Extracted page text data:
- Opening Delimiter -

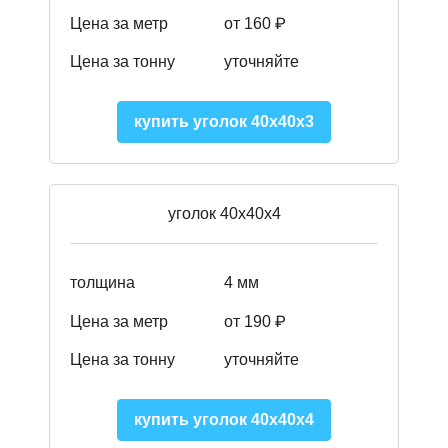
Цена за метр
от 160 ₽
Цена за тонну
уточняйте
купить уголок 40х40х3
уголок 40х40х4
толщина
4 мм
Цена за метр
от 190 ₽
Цена за тонну
уточняйте
купить уголок 40х40х4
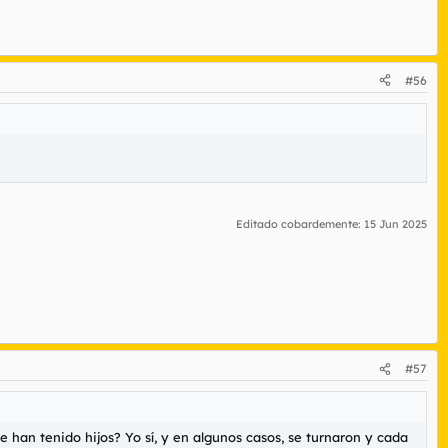
#56
Editado cobardemente:
15 Jun 2025
#57
e han tenido hijos? Yo sí, y en algunos casos, se turnaron y cada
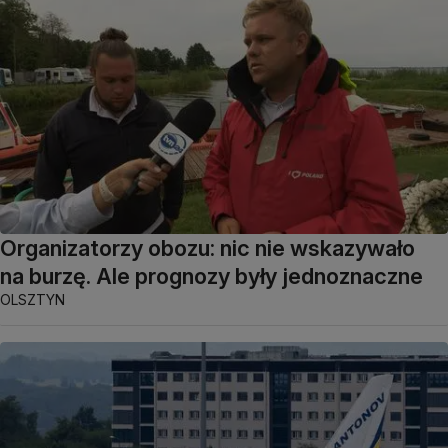
Organizatorzy obozu: nic nie wskazywało
na burzę. Ale prognozy były jednoznaczne
OLSZTYN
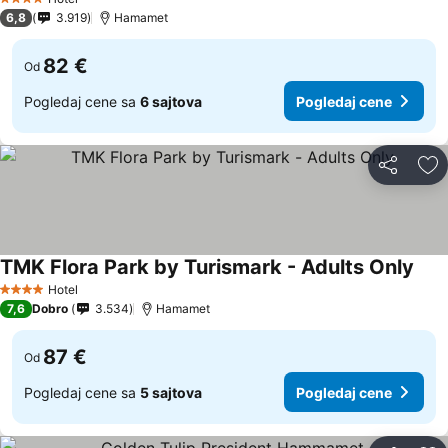
4 Zvezdice
6,8
3.919
Hamamet
82 €
Od
Pogledaj cene sa
6 sajtova
Pogledaj cene
Deli
Do
TMK Flora Park by Turismark - Adults Only
Hotel
4 Zvezdice
7,6
Dobro
3.534
Hamamet
87 €
Od
Pogledaj cene sa
5 sajtova
Pogledaj cene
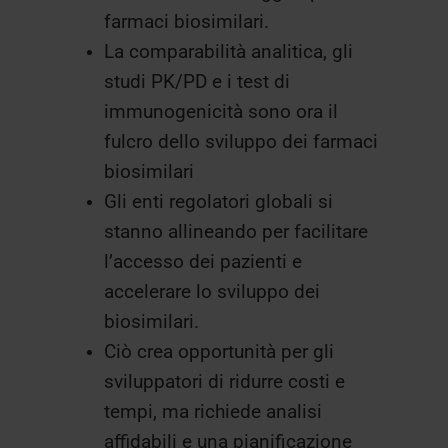
farmaci biosimilari.
La comparabilità analitica, gli
studi PK/PD e i test di
immunogenicità sono ora il
fulcro dello sviluppo dei farmaci
biosimilari
Gli enti regolatori globali si
stanno allineando per facilitare
l’accesso dei pazienti e
accelerare lo sviluppo dei
biosimilari.
Ciò crea opportunità per gli
sviluppatori di ridurre costi e
tempi, ma richiede analisi
affidabili e una pianificazione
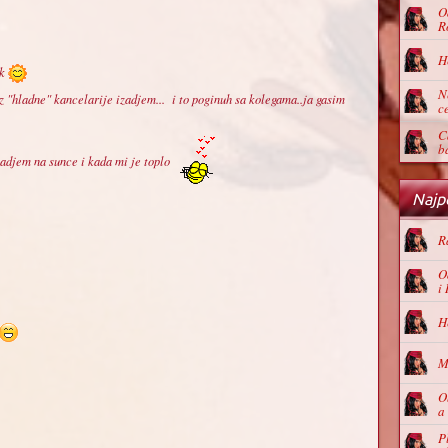
O
R
H
ek
N
z "hladne" kancelarije izadjem... i to poginuh sa kolegama..ja gasim
c
C
b
adjem na sunce i kada mi je toplo
Najpo
R
O
i
H
M
O
a
P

- Closing Delimiter -

WHAT YOU NEED TO DO:
Copy out, from the records above, every line that holds the string "уголок".

TASK OUTPUT:
купить уголок 40х40х3
уголок 40х40х4
купить уголок 40х40х4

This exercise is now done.